We also investigated the time-course changes of the apoptosis- and inflammation-related genes using qRT-PCR analysis. The expression ratio of Gadd45b peaked on PND 8, and the ratio of Ccl3 indicated high values on PNDs 6 and 8, corresponding to the severity of the retinal thinning in histopathological examination[9]. Therefore, Gadd45b and Ccl3 might be related to severity to the retinal thinning induced by L-glutamate in neonatal rats. Gadd45 was implicated in stress signaling in response to physiological or environmental stressors, which results in cell cycle arrest, DNA repair, cell survival and senescence, or apoptosis[22]. The function of Gadd45b in this model was not clear in detail; however, it was indicated that Gadd45b might be involved in apoptosis due to retinal excitotoxicity. Ccl3 is a chemokine mainly produced from macrophages, and its receptors are Ccr1 and Ccr5. Ccr1 and Ccr5 are expressed in various immune cells, T and B cells, neutrophils, macrophages, dendritic cells, or NK cells, and it was noted that an inflammatory response could be induced by Ccl3 stimulation[23], [24]. It was shown that Ccl3 might contribute to inflammatory cell infiltration in this model.

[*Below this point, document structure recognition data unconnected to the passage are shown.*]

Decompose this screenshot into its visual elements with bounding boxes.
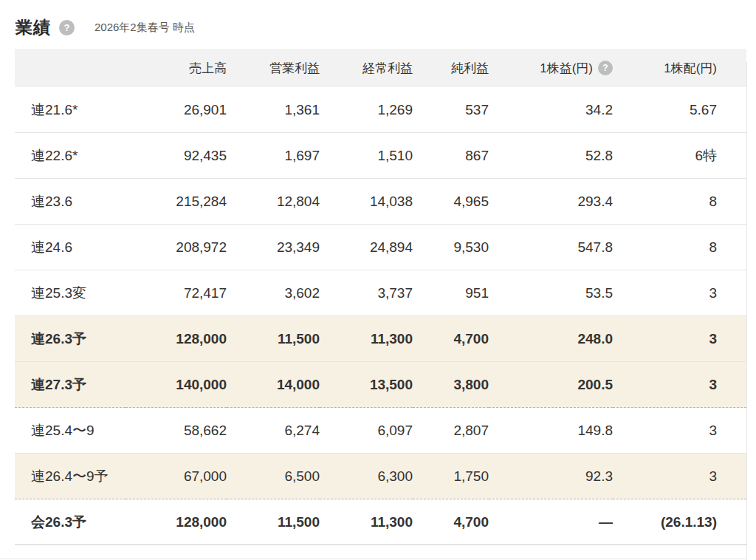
cell-value: 200.5 (489, 362, 613, 408)
cell-value: 3,602 (227, 270, 320, 316)
table-row: 連26.3予128,00011,50011,3004,700248.03 (15, 316, 746, 362)
cell-value: 149.8 (489, 408, 613, 454)
performance-section: 業績 ? 2026年2集春号 時点 売上高 営業利益 経常利益 純利益 1株益(… (0, 0, 756, 560)
column-header-net-profit: 純利益 (413, 49, 489, 87)
cell-value: 248.0 (489, 316, 613, 362)
cell-value: 3 (613, 362, 746, 408)
cell-value: 11,500 (227, 316, 320, 362)
cell-value: 11,500 (227, 499, 320, 545)
column-header-eps-label: 1株益(円) (540, 60, 593, 77)
edition-note: 2026年2集春号 時点 (94, 21, 195, 35)
page-title: 業績 (16, 16, 51, 39)
cell-value: 6,500 (227, 454, 320, 499)
cell-value: 52.8 (489, 133, 613, 179)
cell-value: 6,274 (227, 408, 320, 454)
performance-table: 売上高 営業利益 経常利益 純利益 1株益(円) ? 1株配(円) 連21.6*… (15, 49, 746, 545)
table-row: 連26.4〜9予67,0006,5006,3001,75092.33 (15, 454, 746, 499)
card-bottom-border (0, 559, 746, 559)
cell-value: 14,038 (320, 179, 413, 225)
eps-help-icon[interactable]: ? (598, 61, 613, 75)
cell-value: 3,737 (320, 270, 413, 316)
cell-value: 11,300 (320, 499, 413, 545)
cell-value: 128,000 (126, 499, 227, 545)
cell-value: 92,435 (126, 133, 227, 179)
section-header: 業績 ? 2026年2集春号 時点 (0, 0, 756, 42)
cell-value: 293.4 (489, 179, 613, 225)
cell-value: 1,361 (227, 87, 320, 133)
cell-value: 92.3 (489, 454, 613, 499)
cell-value: 8 (613, 179, 746, 225)
row-label: 連27.3予 (15, 362, 126, 408)
row-label: 連26.4〜9予 (15, 454, 126, 499)
cell-value: 1,269 (320, 87, 413, 133)
cell-value: 3,800 (413, 362, 489, 408)
cell-value: 53.5 (489, 270, 613, 316)
row-label: 連25.4〜9 (15, 408, 126, 454)
cell-value: 67,000 (126, 454, 227, 499)
cell-value: 26,901 (126, 87, 227, 133)
table-body: 連21.6*26,9011,3611,26953734.25.67連22.6*9… (15, 87, 746, 545)
table-header-row: 売上高 営業利益 経常利益 純利益 1株益(円) ? 1株配(円) (15, 49, 746, 87)
title-help-icon[interactable]: ? (59, 20, 75, 35)
cell-value: 128,000 (126, 316, 227, 362)
table-row: 連25.3変72,4173,6023,73795153.53 (15, 270, 746, 316)
cell-value: 8 (613, 225, 746, 270)
table-row: 連27.3予140,00014,00013,5003,800200.53 (15, 362, 746, 408)
cell-value: 14,000 (227, 362, 320, 408)
row-label: 連23.6 (15, 179, 126, 225)
cell-value: 4,700 (413, 316, 489, 362)
cell-value: 3 (613, 454, 746, 499)
table-row: 連25.4〜958,6626,2746,0972,807149.83 (15, 408, 746, 454)
cell-value: 140,000 (126, 362, 227, 408)
cell-value: 11,300 (320, 316, 413, 362)
column-header-operating-profit: 営業利益 (227, 49, 320, 87)
cell-value: 5.67 (613, 87, 746, 133)
cell-value: — (489, 499, 613, 545)
row-label: 連22.6* (15, 133, 126, 179)
table-row: 連21.6*26,9011,3611,26953734.25.67 (15, 87, 746, 133)
column-header-blank (15, 49, 126, 87)
card-right-border (746, 62, 747, 560)
cell-value: 4,700 (413, 499, 489, 545)
table-row: 連22.6*92,4351,6971,51086752.86特 (15, 133, 746, 179)
row-label: 連26.3予 (15, 316, 126, 362)
cell-value: 34.2 (489, 87, 613, 133)
cell-value: 537 (413, 87, 489, 133)
cell-value: 6特 (613, 133, 746, 179)
table-row: 会26.3予128,00011,50011,3004,700—(26.1.13) (15, 499, 746, 545)
cell-value: 4,965 (413, 179, 489, 225)
table-row: 連24.6208,97223,34924,8949,530547.88 (15, 225, 746, 270)
cell-value: 951 (413, 270, 489, 316)
cell-value: 6,097 (320, 408, 413, 454)
cell-value: 3 (613, 270, 746, 316)
cell-value: 215,284 (126, 179, 227, 225)
column-header-ordinary-profit: 経常利益 (320, 49, 413, 87)
cell-value: 1,750 (413, 454, 489, 499)
cell-value: 1,510 (320, 133, 413, 179)
cell-value: 867 (413, 133, 489, 179)
table-row: 連23.6215,28412,80414,0384,965293.48 (15, 179, 746, 225)
cell-value: 13,500 (320, 362, 413, 408)
column-header-sales: 売上高 (126, 49, 227, 87)
cell-value: 72,417 (126, 270, 227, 316)
cell-value: 6,300 (320, 454, 413, 499)
column-header-eps: 1株益(円) ? (489, 49, 613, 87)
cell-value: 12,804 (227, 179, 320, 225)
row-label: 連24.6 (15, 225, 126, 270)
row-label: 連25.3変 (15, 270, 126, 316)
column-header-dividend: 1株配(円) (613, 49, 746, 87)
cell-value: 3 (613, 316, 746, 362)
cell-value: 58,662 (126, 408, 227, 454)
cell-value: (26.1.13) (613, 499, 746, 545)
cell-value: 3 (613, 408, 746, 454)
row-label: 会26.3予 (15, 499, 126, 545)
cell-value: 9,530 (413, 225, 489, 270)
cell-value: 1,697 (227, 133, 320, 179)
table-header: 売上高 営業利益 経常利益 純利益 1株益(円) ? 1株配(円) (15, 49, 746, 87)
cell-value: 208,972 (126, 225, 227, 270)
cell-value: 547.8 (489, 225, 613, 270)
cell-value: 24,894 (320, 225, 413, 270)
cell-value: 23,349 (227, 225, 320, 270)
cell-value: 2,807 (413, 408, 489, 454)
row-label: 連21.6* (15, 87, 126, 133)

In summary, we demonstrated that initial histopathological changes and time-course gene expression profile in a retinal excitotoxicity model using neonatal rats. It was suggested that the thinning of the inner retina was attributed to apoptosis and inflammation induced by L-glutamate. Cell death/proliferation- and inflammation-related genes were rapidly upregulated, and neuron development- and neurotransmitter-related genes were downregulated. Since retinal thinning was severer in the retina on PND 4 than that on PND 8[9], the difference in the severity of the retinal thinning might depend on the genes with different expression profiles between PNDs 4 and 8. The expression ratio of Gadd45b and Ccl3 corresponded to the degree of retinal thinning in the histopathological examination. Therefore, Gadd45b and Ccl3 are considered to be related to retinal thinning induced by L-glutamate. These findings would be helpful in understanding the retinal degenerative diseases related to excitotoxicity and in developing a therapy for these diseases. More detailed investigations of the molecular analysis uncovered in this study will provide a better understanding of glutamate-induced excitotoxicity in the retina.

Disclosure of Potential Conflicts of Interest

The authors have no conflicts of interest to be disclosed in relation to this paper.